• [Directions]: Output the entries exactly as they appear. Pictures should not be included.

• [Data provided]:
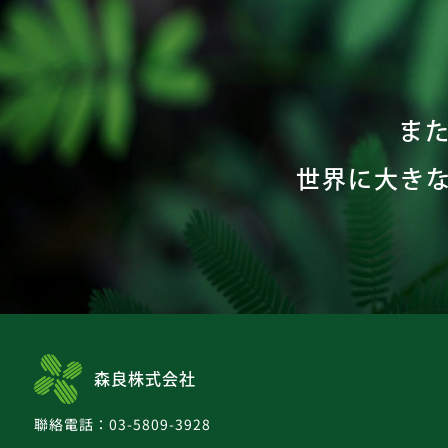
ま
世界に大き
森良株式会社
聯絡電話：03-5809-3928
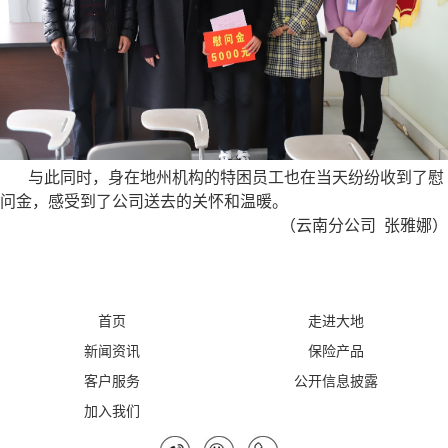
与此同时，身在地州机构的特困员工也在当天纷纷收到了慰
问金，感受到了公司送去的关怀和温暖。
（云南分公司 张雅娜）
首页
走进大地
新闻资讯
保险产品
客户服务
公开信息披露
加入我们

• [Answer to this exercise]:
ま
世界に大き
森良株式会社
聯絡電話：03-5809-3928
与此同时，身在地州机构的特困员工也在当天纷纷收到了慰
问金，感受到了公司送去的关怀和温暖。
（云南分公司 张雅娜）
首页
走进大地
新闻资讯
保险产品
客户服务
公开信息披露
加入我们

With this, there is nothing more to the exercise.